You'll then kick off a thread that walks makes the new collection known to the rest of the program, then walks through the collection of new objects, locking an old object, using it to create a new object, then destroying the old object and removing it from the old collection. It'll use a fairly short timeout when it tries to lock the old object (i.e., if an object is in use, it won't wait for it very long, just go on to the next. It'll iterate repeatedly until all the old objects have been updated and the collection of old objects is empty.
For data on disk, things can be just about the same, except your collections of objects provide access to the data on disk. You create two separate files, and copy data from one to the other, converting as needed.
Another possibility (especially if the data can be upgraded in place) is to use a single file, but embed a version number into each record. Read some raw data, check the version number, and use appropriate code to read/write it. If you're reading an old version number, read with the old code, convert to the new format, and write in the new format. If you don't have space to update in place, write the new record to the end of the file, and update the index to indicate the new position.

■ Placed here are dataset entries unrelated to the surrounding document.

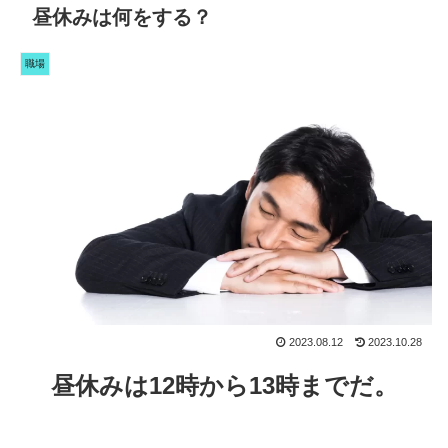
昼休みは何をする？
職場
2023.08.12
2023.10.28
昼休みは12時から13時までだ。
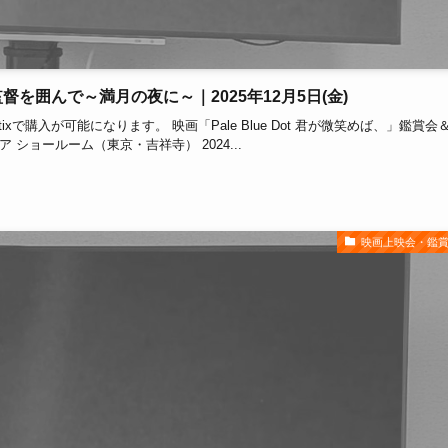
＆監督を囲んで～満月の夜に～｜2025年12月5日(金)
購入が可能になります。 映画「Pale Blue Dot 君が微笑めば、」鑑賞会
トア ショールーム（東京・吉祥寺） 2024...
映画上映会・鑑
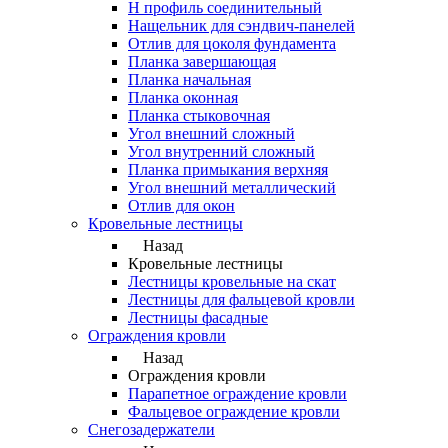
Н профиль соединительный
Нащельник для сэндвич-панелей
Отлив для цоколя фундамента
Планка завершающая
Планка начальная
Планка оконная
Планка стыковочная
Угол внешний сложный
Угол внутренний сложный
Планка примыкания верхняя
Угол внешний металлический
Отлив для окон
Кровельные лестницы
Назад
Кровельные лестницы
Лестницы кровельные на скат
Лестницы для фальцевой кровли
Лестницы фасадные
Ограждения кровли
Назад
Ограждения кровли
Парапетное ограждение кровли
Фальцевое ограждение кровли
Снегозадержатели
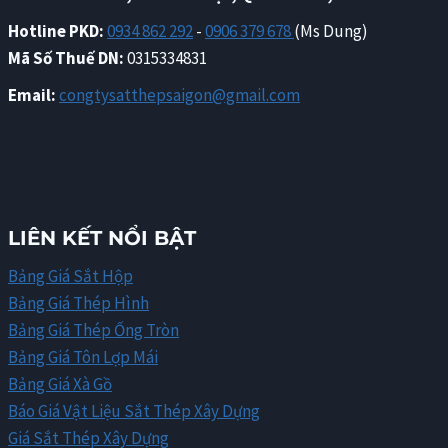
Hotline PKD:
0934 862 292
-
0906 379 678
(Ms Dung)
Mã Số Thuế DN:
0315334831
Email:
congtysatthepsaigon@gmail.com
LIÊN KẾT NỔI BẬT
Bảng Giá Sắt Hộp
Bảng Giá Thép Hình
Bảng Giá Thép Ống Tròn
Bảng Giá Tôn Lợp Mái
Bảng Giá Xà Gồ
Báo Giá Vật Liệu Sắt Thép Xây Dựng
Giá Sắt Thép Xây Dựng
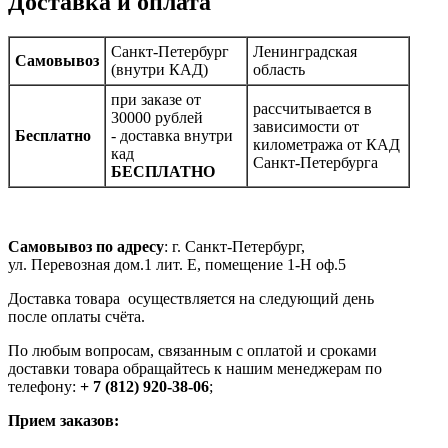
Доставка и оплата
Санкт-Петербург
Ленинградская
Самовывоз
(внутри КАД)
область
при заказе от
рассчитывается в
30000 рублей
зависимости от
Бесплатно
- доставка внутри
километража от КАД
кад
Санкт-Петербурга
БЕСПЛАТНО
Самовывоз по адресу
: г. Санкт-Петербург,
ул. Перевозная дом.1 лит. Е, помещение 1-Н оф.5
Доставка товара осуществляется на следующий день
после оплаты счёта.
По любым вопросам, связанным с оплатой и сроками
доставки товара обращайтесь к нашим менеджерам по
телефону:
+ 7 (812) 920-38-06
;
Прием заказов:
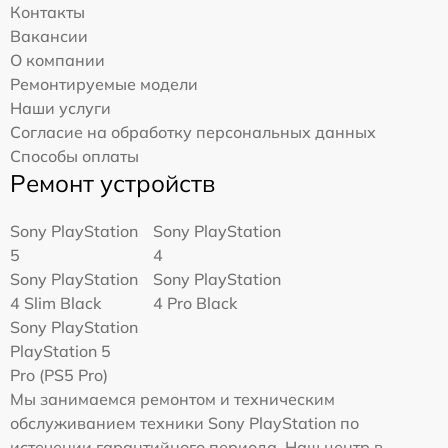
Контакты
Вакансии
О компании
Ремонтируемые модели
Наши услуги
Согласие на обработку персональных данных
Способы оплаты
Ремонт устройств
Sony PlayStation
Sony PlayStation
5
4
Sony PlayStation
Sony PlayStation
4 Slim Black
4 Pro Black
Sony PlayStation
PlayStation 5
Pro (PS5 Pro)
Мы занимаемся ремонтом и техническим
обслуживанием техники Sony PlayStation по
истечении гарантийного периода. Наш центр в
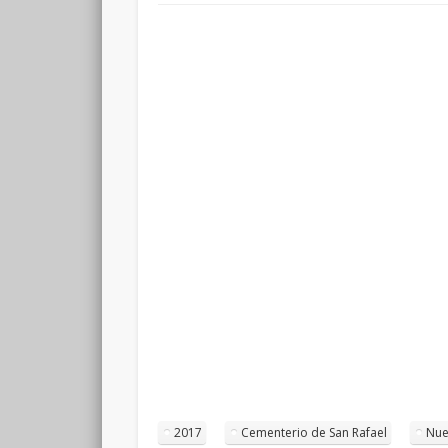
2017
Cementerio de San Rafael
Nue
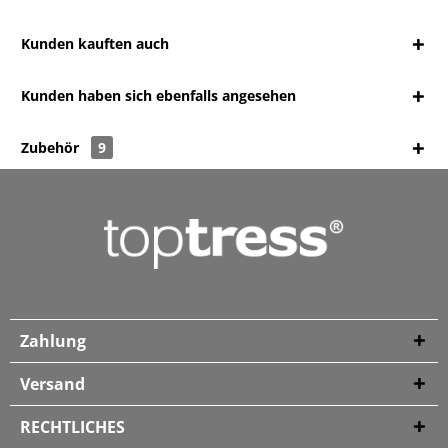
Kunden kauften auch
Kunden haben sich ebenfalls angesehen
Zubehör
9
Zahlung
Versand
RECHTLICHES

Your approach to concurrent access is similar to sharing a cake between a classroom full of blindfolded toddlers. It's no surprise that you end up with a sticky mess. Each toddler will either have to wait their turn to dig in or know exactly which part of the cake she alone can touch.
Translating to code, the former means having a lock or mutex that controls access to a data structure so that only one thread can modify it at any time.
The latter can be done by having a data structure that is modified in place by threads that each know exactly which parts of the data structure they can update, e.g. by passing a struct with details on which range to update, effectively splitting up the data beforehand. These should not overlap and iterators should not be invalidated (e.g. by resizing), which may not be possible for a given problem.
There are many many algorithms for handling resource competition, so this is grossly simplified. Distributed computing is a significant field of computer science dedicated to these kinds problems; study the problem (you didn't give details) and don't expect magic.